The gall midge Obolodiplosis robiniae Haldemann (Diptera Cecidomyiidae) new invasive alien species in Europa – Review


  • Iuliu ILEA University of Agricultural Sciences and Veterinary Medicine of Cluj-Napoca, Faculty of Agriculture, Department of Plant Protection, 3-5 Manastur St., 400372 Cluj-Napoca (RO)
  • Ionut-Bogdan HULUJAN University of Agricultural Sciences and Veterinary Medicine of Cluj-Napoca, Faculty of Agriculture, Department of Plant Protection, 3-5 Manastur St., 400372 Cluj-Napoca (RO)
  • Teodora FLORIAN University of Agricultural Sciences and Veterinary Medicine of Cluj-Napoca, Faculty of Agriculture, Department of Plant Protection, 3-5 Manastur St., 400372 Cluj-Napoca (RO)
  • Vasile FLORIAN University of Agricultural Sciences and Veterinary Medicine of Cluj-Napoca, Faculty of Agriculture, Department of Plant Protection, 3-5 Manastur St., 400372 Cluj-Napoca (RO)
  • Ion OLTEAN University of Agricultural Sciences and Veterinary Medicine of Cluj-Napoca, Faculty of Agriculture, Department of Plant Protection, 3-5 Manastur St., 400372 Cluj-Napoca (RO)

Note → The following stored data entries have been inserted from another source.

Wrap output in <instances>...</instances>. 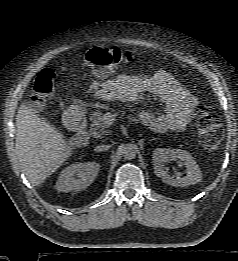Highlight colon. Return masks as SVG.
<instances>
[{
	"label": "colon",
	"mask_w": 238,
	"mask_h": 261,
	"mask_svg": "<svg viewBox=\"0 0 238 261\" xmlns=\"http://www.w3.org/2000/svg\"><path fill=\"white\" fill-rule=\"evenodd\" d=\"M132 60L129 53L117 47H93L83 56L84 63L92 68L96 75L107 76L119 66ZM55 72L51 68L42 69L33 82L32 102L38 107L42 101L54 92ZM197 129L201 142L208 148H216L222 138L223 128L220 117L206 108L197 116Z\"/></svg>",
	"instance_id": "obj_1"
}]
</instances>
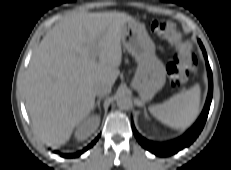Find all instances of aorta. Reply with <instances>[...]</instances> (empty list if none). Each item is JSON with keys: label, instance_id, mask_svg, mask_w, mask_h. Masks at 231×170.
Instances as JSON below:
<instances>
[{"label": "aorta", "instance_id": "obj_1", "mask_svg": "<svg viewBox=\"0 0 231 170\" xmlns=\"http://www.w3.org/2000/svg\"><path fill=\"white\" fill-rule=\"evenodd\" d=\"M116 102H117V106L123 110H128L132 107V100L126 94H119L117 96Z\"/></svg>", "mask_w": 231, "mask_h": 170}]
</instances>
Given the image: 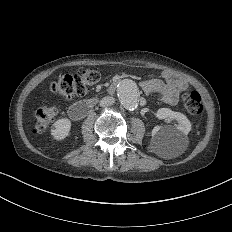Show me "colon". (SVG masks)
<instances>
[{"label": "colon", "mask_w": 232, "mask_h": 232, "mask_svg": "<svg viewBox=\"0 0 232 232\" xmlns=\"http://www.w3.org/2000/svg\"><path fill=\"white\" fill-rule=\"evenodd\" d=\"M60 81H53L52 92L56 95L65 94L71 96L73 93L83 95L87 91V86L83 82L95 84L99 80L96 71H90V68H80V74H58ZM178 107H183L189 117L199 118L203 114L200 106V96L197 91L188 89L182 94V102H178ZM58 108L53 106H40L36 108L35 121L40 131H51V117H56Z\"/></svg>", "instance_id": "colon-1"}]
</instances>
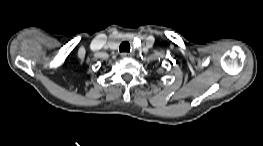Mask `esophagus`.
Masks as SVG:
<instances>
[{"mask_svg": "<svg viewBox=\"0 0 263 146\" xmlns=\"http://www.w3.org/2000/svg\"><path fill=\"white\" fill-rule=\"evenodd\" d=\"M130 55H131V54L128 53V52H122V53H121V57H122V58L129 57Z\"/></svg>", "mask_w": 263, "mask_h": 146, "instance_id": "obj_1", "label": "esophagus"}]
</instances>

bioecology, morphology, Obolodiplosis robiniae Haldemann, Robinia pseudacacia L., Zoophagous entomofauna


The most important pests of acacia black locust (Robinia pseudoacacia L.) (Fabaceae) are: Appendiseta robiniae Gillette, Phyllonorycter robiniella Clemens, Parectopa robiniella Clemens, Nematus tibialis Newman and Obolodiplosis robiniae Haldemann, species from North America, where it also originates the acacia, which is the host plant. In Europe these species were introduced accidentally, being considered invasive species. In Europe, O. robiniae Haldemann was first reported in July 2003 in northeastern Italy, in Paese near Padua, from where it spread to almost the entire European continent, especially through trade in infested biological material from nurseries. The attack occurs in the species R. pseudoacacia L., R. viscosa L. and R. hispida L., mainly in urban areas, where it mainly affects their aesthetic value. The larvae develop characteristic leaf margin roll galls on the infested leaves. There are up to 6 galels on a leaflet, and on average there are up to 5-6 larvae. In Europe it develops two, three and, in optimal conditions, even four generations a year. Zoophagous entomofauna can cause population decline, especially parasitoid species. For Platygaster robiniae Buhl & Duso (Hymenoptera: Platygastridae) the percentage of parasites reported was up to 40%. A low percentage of parasitism can be produced by other species, such as: Aprostocetus sp., Chrysocharis sp. (Hymenoptera: Eulophidae), Eupelmus urozonus Dalman (Hymenoptera: Eupelmidae), Eurytoma verticillata F. (Hymenoptera: Eurytomidae), Mesopolobus mediterraneus Mayr. (Hymenoptera: Pteromalidae) and Torymus sp (Hymenoptera: Torymidae).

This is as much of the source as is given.